Stored data:
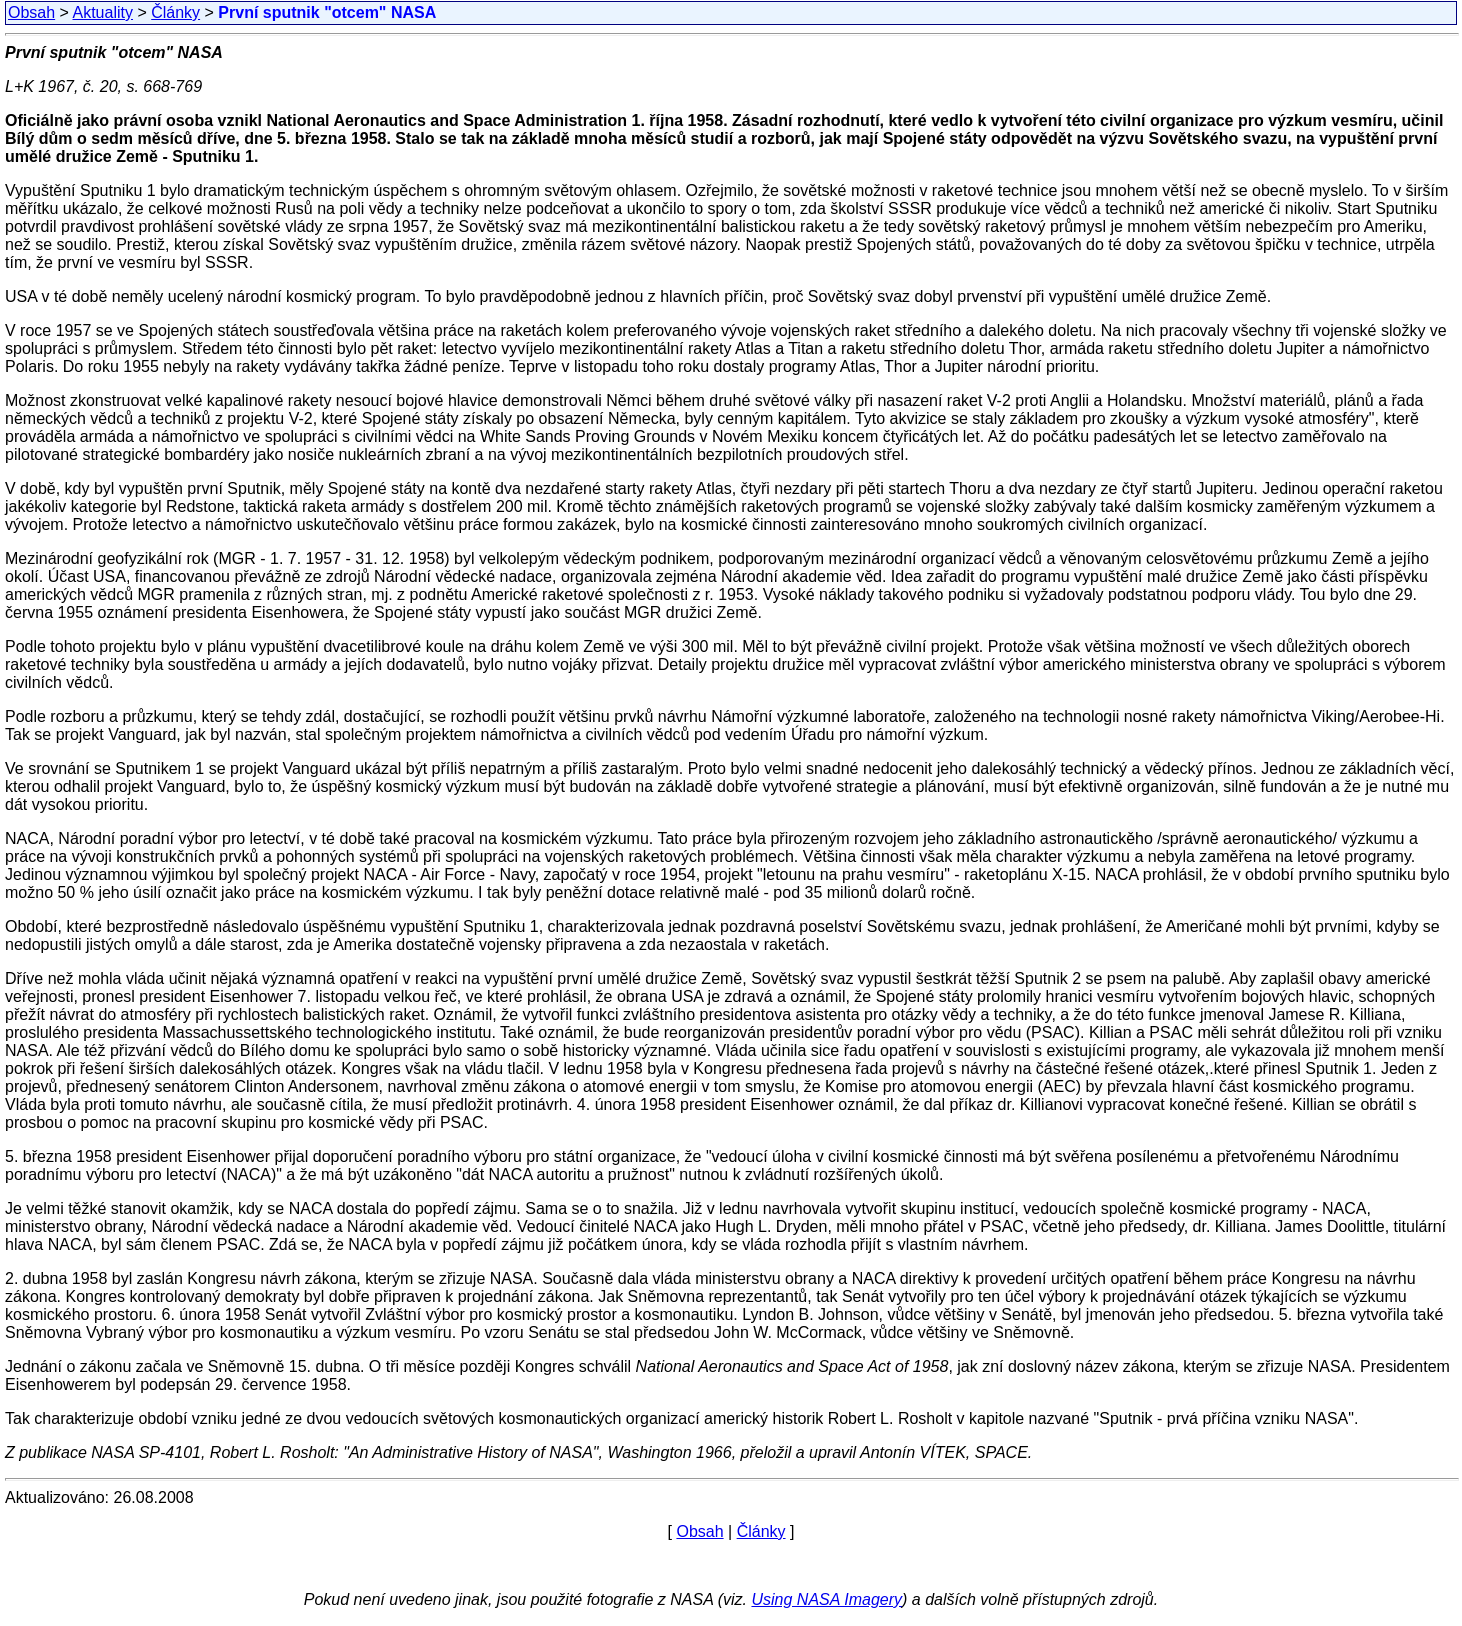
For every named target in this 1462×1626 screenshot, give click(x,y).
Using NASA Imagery (826, 1599)
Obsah (31, 12)
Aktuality (103, 12)
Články (175, 12)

* **EXERCISE BRIEF**:
Without the pictures, reproduce every entry exactly as written.

* **ANSWER TO THIS PROBLEM**:
For every named target in this 1462×1626 screenshot, give click(x,y).
Using NASA Imagery (826, 1599)
Obsah (31, 12)
Aktuality (103, 12)
Články (175, 12)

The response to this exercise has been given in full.